## [INSTRUCTIONS TO FOLLOW]
In the entries below, find every line holding the string "Issuance" and collect it.

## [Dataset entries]
=======

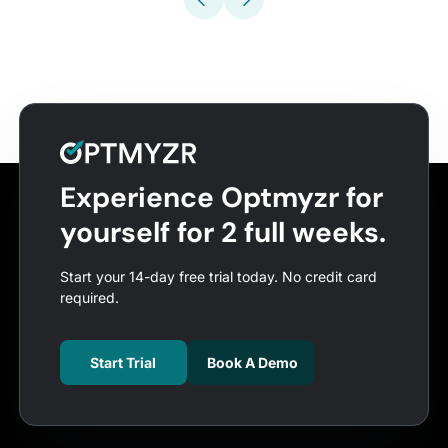
Experience Optmyzr for
yourself for 2 full weeks.
Start your 14-day free trial today. No credit card
required.
Start Trial
Book A Demo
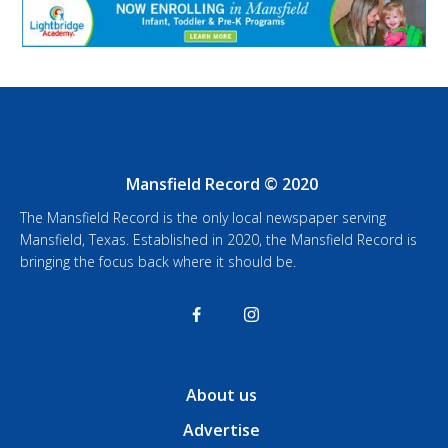
Mansfield Record © 2020
The Mansfield Record is the only local newspaper serving
Mansfield, Texas. Established in 2020, the Mansfield Record is
bringing the focus back where it should be.
About us
Advertise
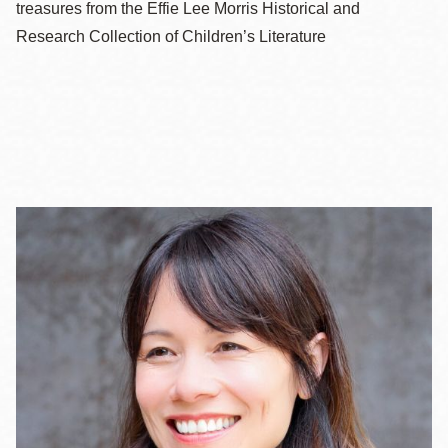
treasures from the Effie Lee Morris Historical and
Research Collection of Children’s Literature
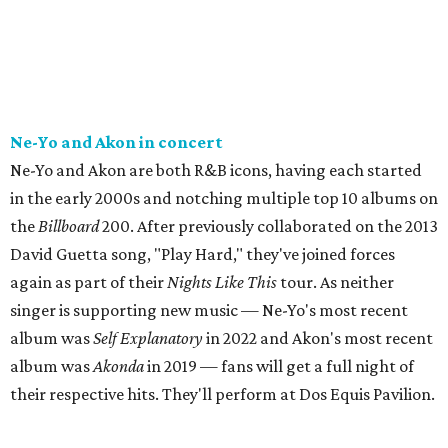
Ne-Yo and Akon in concert
Ne-Yo and Akon are both R&B icons, having each started
in the early 2000s and notching multiple top 10 albums on
the
Billboard
200. After previously collaborated on the 2013
David Guetta song, "Play Hard," they've joined forces
again as part of their
Nights Like This
tour. As neither
singer is supporting new music — Ne-Yo's most recent
album was
Self Explanatory
in 2022 and Akon's most recent
album was
Akonda
in 2019 — fans will get a full night of
their respective hits. They'll perform at Dos Equis Pavilion.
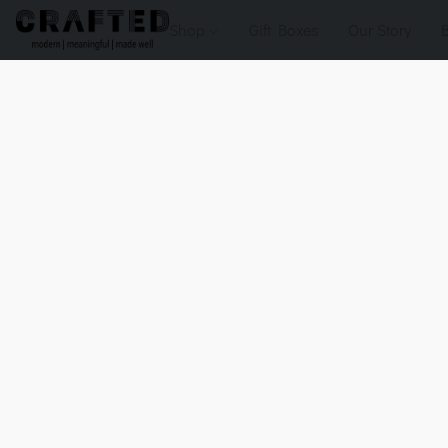
Shop
Gift Boxes
Our Story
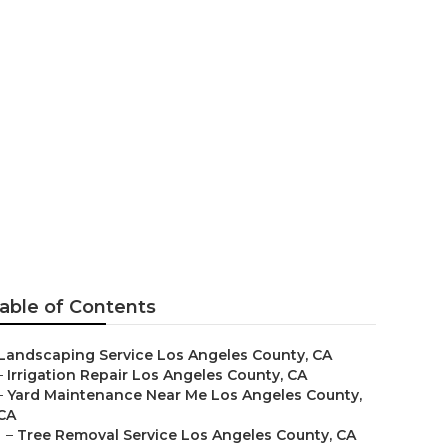
ces Los
able of Contents
Landscaping Service Los Angeles County, CA
–
Irrigation Repair Los Angeles County, CA
–
Yard Maintenance Near Me Los Angeles County,
CA
–
Tree Removal Service Los Angeles County, CA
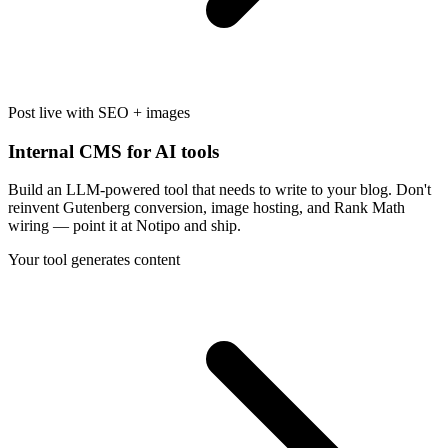
Post live with SEO + images
Internal CMS for AI tools
Build an LLM-powered tool that needs to write to your blog. Don't
reinvent Gutenberg conversion, image hosting, and Rank Math
wiring — point it at Notipo and ship.
Your tool generates content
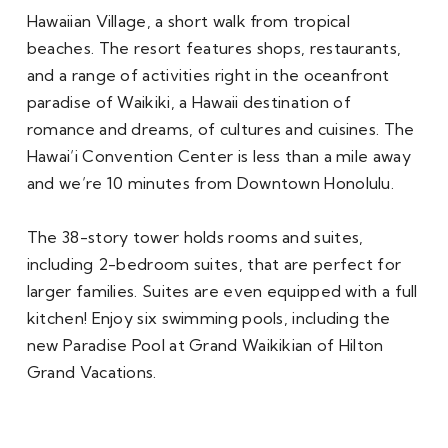
Hawaiian Village, a short walk from tropical 
beaches. The resort features shops, restaurants, 
and a range of activities right in the oceanfront 
paradise of Waikiki, a Hawaii destination of 
romance and dreams, of cultures and cuisines. The 
Hawai’i Convention Center is less than a mile away 
and we’re 10 minutes from Downtown Honolulu. 

The 38-story tower holds rooms and suites, 
including 2-bedroom suites, that are perfect for 
larger families. Suites are even equipped with a full 
kitchen! Enjoy six swimming pools, including the 
new Paradise Pool at Grand Waikikian of Hilton 
Grand Vacations. 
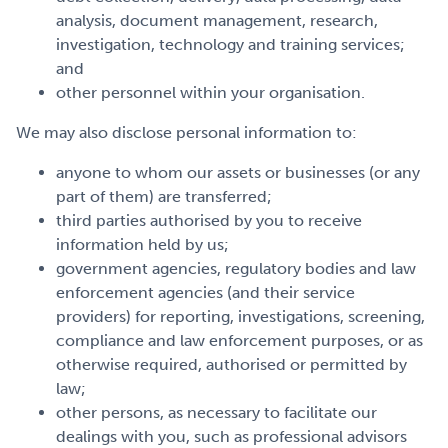
analysis, document management, research,
investigation, technology and training services;
and
other personnel within your organisation.
We may also disclose personal information to:
anyone to whom our assets or businesses (or any
part of them) are transferred;
third parties authorised by you to receive
information held by us;
government agencies, regulatory bodies and law
enforcement agencies (and their service
providers) for reporting, investigations, screening,
compliance and law enforcement purposes, or as
otherwise required, authorised or permitted by
law;
other persons, as necessary to facilitate our
dealings with you, such as professional advisors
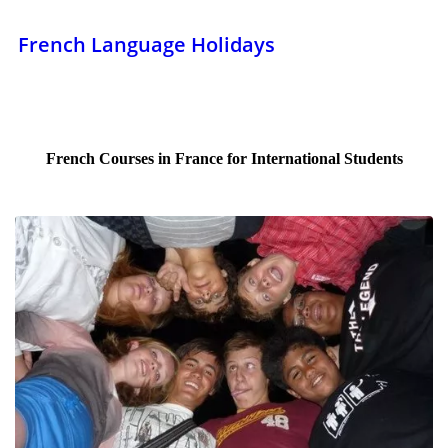
French Language Holidays
French Courses in France for International Students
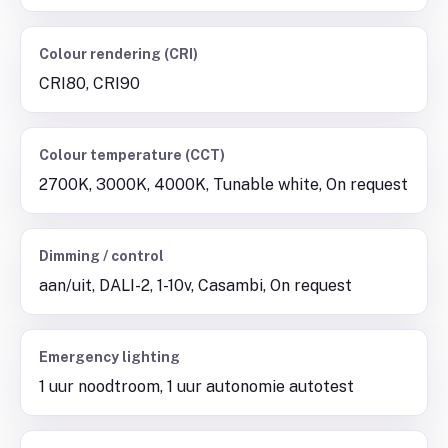
Colour rendering (CRI)
CRI80, CRI90
Colour temperature (CCT)
2700K, 3000K, 4000K, Tunable white, On request
Dimming / control
aan/uit, DALI-2, 1-10v, Casambi, On request
Emergency lighting
1 uur noodtroom, 1 uur autonomie autotest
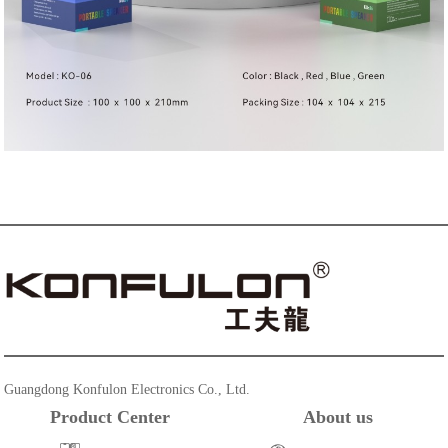
Guangdong Konfulon Electronics Co., Ltd.
Product Center
About us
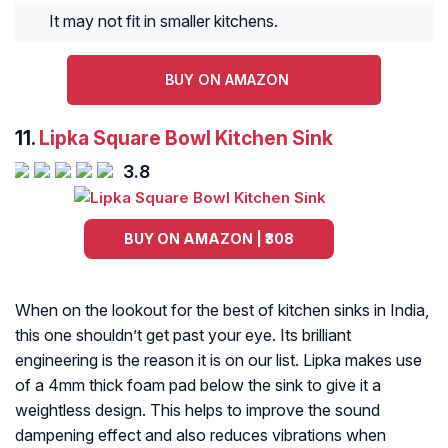
It may not fit in smaller kitchens.
BUY ON AMAZON
11.
Lipka Square Bowl Kitchen Sink
3.8
BUY ON AMAZON | ₹308
When on the lookout for the best of kitchen sinks in India,
this one shouldn’t get past your eye. Its brilliant
engineering is the reason it is on our list. Lipka makes use
of a 4mm thick foam pad below the sink to give it a
weightless design. This helps to improve the sound
dampening effect and also reduces vibrations when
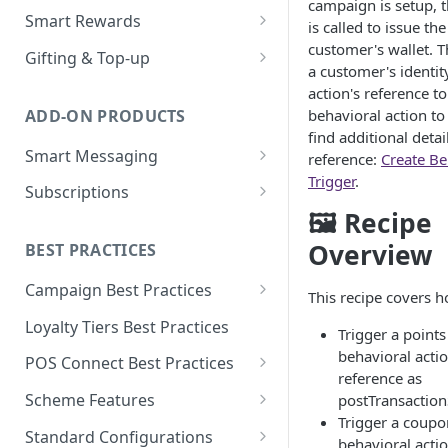
campaign is setup, t
Loyalty Ledger & Tiers
Customer Wallet for
Wallet Data Entities: Wallet
Smart Rewards
Programmes
is called to issue th
Promotions
Identities
Loyalty Earn
POS Integration
customer's wallet. T
Gifting & Top-up
Tokens
Promotions Engine
a customer's identit
Wallet Data Entities: Wallet
Loyalty Burn
Basket Adjudication
Programme Management
action's reference to
Transactions
Units
Offer Personalisation for
ADD-ON PRODUCTS
behavioral action to
Offer Personalisation
Ordering and Stacking Rules
Physical and Digital Gifting
Discount Promotions
Wallet Data Entities:
Object Types & Statuses
find additional detai
Smart Messaging
Consumer Record
reference:
Create Be
Promotion Budgets
Refunds and Exchanges
Top-up Accounts
Omnichannel Issuance
Metadata
Trigger
.
Message and Content
Subscriptions
Customer Care
Multi Stage Fulfilment
Issuance and Fulfilment
Real-time Redemption
Management
Tags
🖼 Recipe
Partners
Plan Management
Real-Time Loyalty Reporting
Multi Banner Redemption
Customer Care
Message Configuration and
Overview
BEST PRACTICES
Real-time Balance
Entitlement Management
Personalisation
Real-time Promotions
Management
Campaign Best Practices
Customer Care
This recipe covers h
Reporting
Customer Care
Customer Care
Campaign Features
Loyalty Tiers Best Practices
Subscription Reporting
Trigger a point
Reporting
Events and Reporting
Points Campaigns Best
behavioral acti
POS Connect Best Practices
Practices
reference as
POS Connect Best Practices:
Scheme Features
postTransactio
Discounts Campaigns Best
Adjudication
Trigger a coup
Scheme Details
Practices
Standard Configurations
behavioral acti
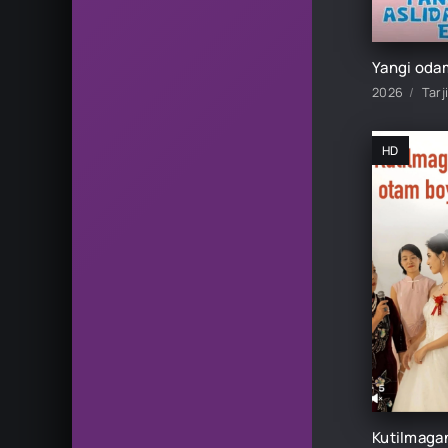
2026
Tarj
HD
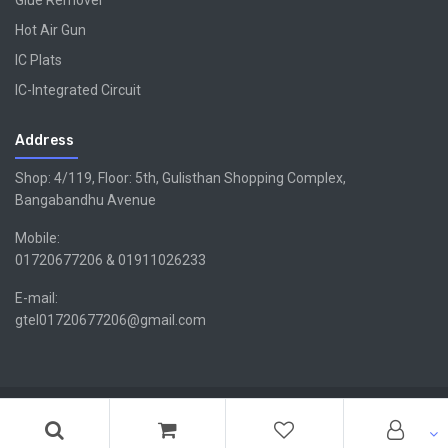
Glue Remover
Hot Air Gun
IC Plats
IC-Integrated Circuit
Address
Shop: 4/119, Floor: 5th, Gulisthan Shopping Complex,
Bangabandhu Avenue
Mobile:
01720677206 & 01911026233
E-mail:
gtel01720677206@gmail.com
Copyright ©GTEL | Design & Developed By -
Xsellencebdltd
G
TEL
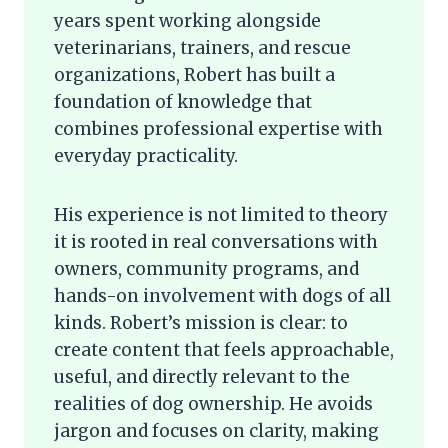
years spent working alongside
veterinarians, trainers, and rescue
organizations, Robert has built a
foundation of knowledge that
combines professional expertise with
everyday practicality.
His experience is not limited to theory
it is rooted in real conversations with
owners, community programs, and
hands-on involvement with dogs of all
kinds. Robert’s mission is clear: to
create content that feels approachable,
useful, and directly relevant to the
realities of dog ownership. He avoids
jargon and focuses on clarity, making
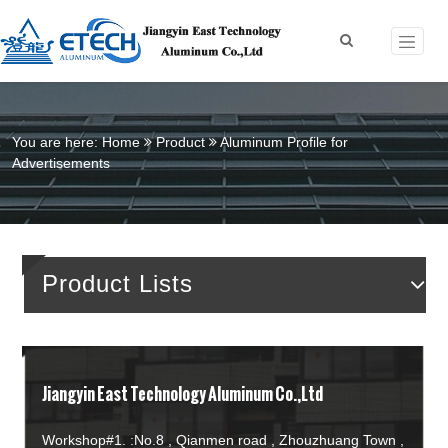
You are here:
Home
Product
Aluminum Profile for
Advertisements
Product Lists
Jiangyin East Technology Aluminum Co.,Ltd
Workshop#1. :No.8 , Qianmen road , Zhouzhuang Town ,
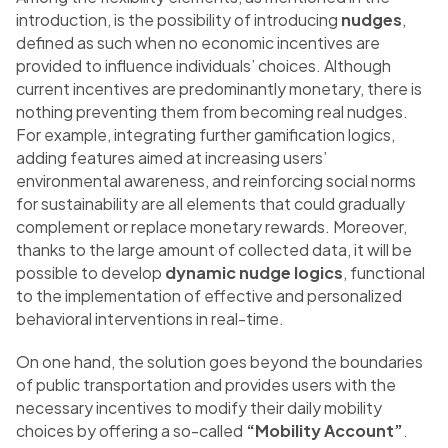
introduction, is the possibility of introducing
nudges
,
defined as such when no economic incentives are
provided to influence individuals’ choices. Although
current incentives are predominantly monetary, there is
nothing preventing them from becoming real nudges.
For example, integrating further gamification logics,
adding features aimed at increasing users’
environmental awareness, and reinforcing social norms
for sustainability are all elements that could gradually
complement or replace monetary rewards. Moreover,
thanks to the large amount of collected data, it will be
possible to develop
dynamic nudge logics
, functional
to the implementation of effective and personalized
behavioral interventions in real-time.
On one hand, the solution goes beyond the boundaries
of public transportation and provides users with the
necessary incentives to modify their daily mobility
choices by offering a so-called
“Mobility Account”
.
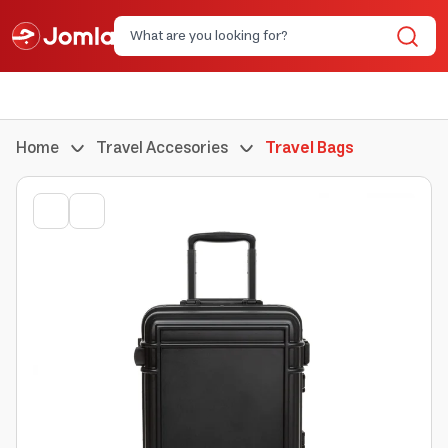
Home
Travel Accesories
Travel Bags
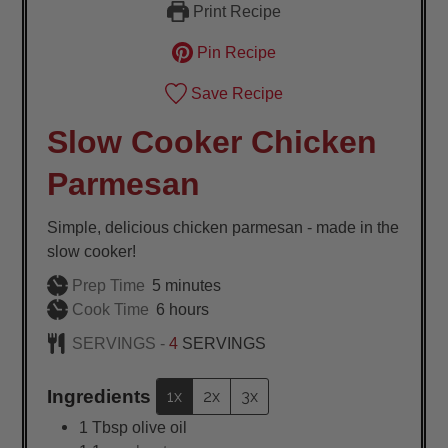
Print Recipe
Pin Recipe
Save Recipe
Slow Cooker Chicken
Parmesan
Simple, delicious chicken parmesan - made in the
slow cooker!
minutes
Prep Time
5
minutes
hours
Cook Time
6
hours
SERVINGS -
4
SERVINGS
Ingredients
1x
2x
3x
1
Tbsp
olive oil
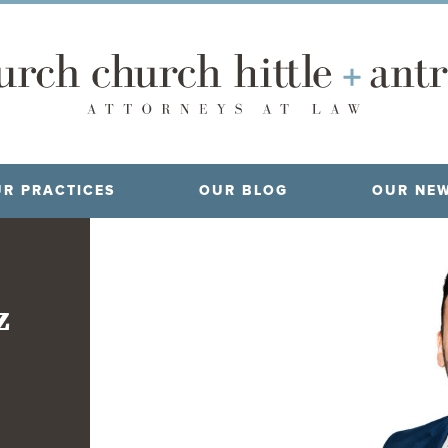
R PRACTICES
OUR BLOG
OUR NE
z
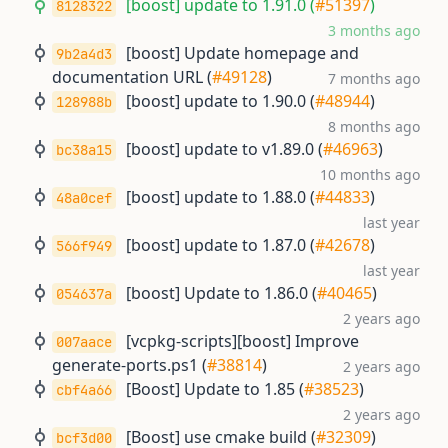
[boost] update to 1.91.0 (
#51397
)
8128322
3 months ago
[boost] Update homepage and
9b2a4d3
documentation URL (
#49128
)
7 months ago
[boost] update to 1.90.0 (
#48944
)
128988b
8 months ago
[boost] update to v1.89.0 (
#46963
)
bc38a15
10 months ago
[boost] update to 1.88.0 (
#44833
)
48a0cef
last year
[boost] update to 1.87.0 (
#42678
)
566f949
last year
[boost] Update to 1.86.0 (
#40465
)
054637a
2 years ago
[vcpkg-scripts][boost] Improve
007aace
generate-ports.ps1 (
#38814
)
2 years ago
[Boost] Update to 1.85 (
#38523
)
cbf4a66
2 years ago
[Boost] use cmake build (
#32309
)
bcf3d00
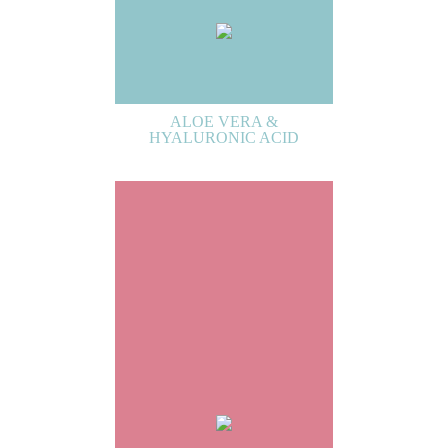
ALOE VERA &
HYALURONIC ACID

=======

## [TASK RESPONSE]
Omnichannel Issuance
Issuance and Fulfilment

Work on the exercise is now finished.